Closed Bug 1727995 Opened 2 years ago Closed 1 year ago

Websocket cannot send data larger than 500 kilobytes

Categories

(Core :: Networking, defect, P2)

Firefox 91
defect

Tracking

()

VERIFIED FIXED
101 Branch
Webcompat Priority P1
Tracking Status
firefox-esr91 101+ verified
firefox99 + wontfix
firefox100 + verified
firefox101 + verified

People

(Reporter: sdaniele3, Assigned: kershaw)

References

(Depends on 1 open bug, Blocks 2 open bugs, Regression)

Details

(Keywords: regression, Whiteboard: [necko-triaged])

Attachments

(6 files)

Attached file page.zip

User Agent: Mozilla/5.0 (X11; Ubuntu; Linux x86_64; rv:91.0) Gecko/20100101 Firefox/91.0

Steps to reproduce:

See attached zip file for small sample.

The "websocket.js" file will need to be modified. A server that accepts a websocket request should be configured in the "SERVER_URI" variable. Providing a working websocket server is a little complex and is out of scope for this request. It can be done with various python bits.
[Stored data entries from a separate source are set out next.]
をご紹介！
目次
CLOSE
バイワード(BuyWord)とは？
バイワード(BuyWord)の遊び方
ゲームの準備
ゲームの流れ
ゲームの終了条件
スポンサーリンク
Once "websocket.js" has been updated you can serve the folder via python -m http.server and navigate to localhost.

Click on either of the buttons on the web page in order to create a websocket connection, load some binary data (via some random files I found on my computer), and send it over the socket.

Actual results:

When trying to send a Blob that is over 500 kilobytes Firefox hangs and never sends the data. If the Blob is smaller the data is sent right away.

Expected results:

Data should be sent. WebSocket supports like gigabytes, right?


I tried using mozregression to figure out if this broke at some point, but I ended up with a reggression back in like 2018.. Which is weird and I don't know if it's helpful.
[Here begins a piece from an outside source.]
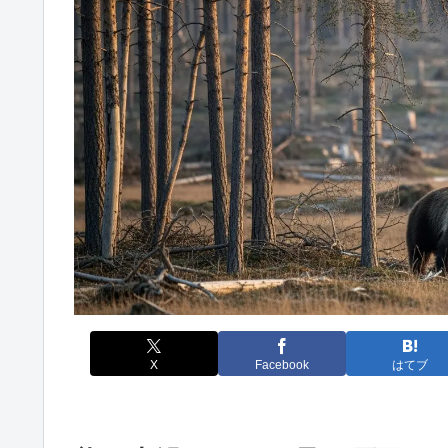
X
Facebook
はてブ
Last Known Good: 2018-11-06
First Known Bad: 2018-11-07
Pushlog: https://hg.mozilla.org/mozilla-central/pushloghtml?fromchange=6e842238034cd847ede178b4e65ea07704e4ffe6&tochange=5836a60614764631436bf5030c5baa34c676c7a2

mozregression couldn't find builds to get a smaller range. As this was almost three years ago I feel like it may be irrelevant, and I find it surprising nobody has noticed a 500k limit on WebSocket over this time.

The Bugbug bot thinks this bug should belong to the 'Core::Networking' component, and is moving the bug to that component. Please revert this change in case you think the bot is wrong.

Component: Untriaged → Networking
Product: Firefox → Core

I am not able to reproduce the issue with Windows 10 + Firefox 91.0.2. This could be limited to Linux.

(In reply to sdaniele3 from comment #2)

I am not able to reproduce the issue with Windows 10 + Firefox 91.0.2. This could be limited to Linux.

I am also not able to reproduce with MacOS + Firefox nightly. Could you try to capture a log? Please add nsWebSocket:5 to MOZ_LOG env. Thanks.

Flags: needinfo?(sdaniele3)
Attached file 400k.log.moz_log
Flags: needinfo?(sdaniele3)
Attached file 500k.log.moz_log

Here are two captures. One attempting the 400k send (success) and another with the 500k send (failure).

The failed log shows that the websocket channel was closed before sending out the data, but I can't find out the reason from the log.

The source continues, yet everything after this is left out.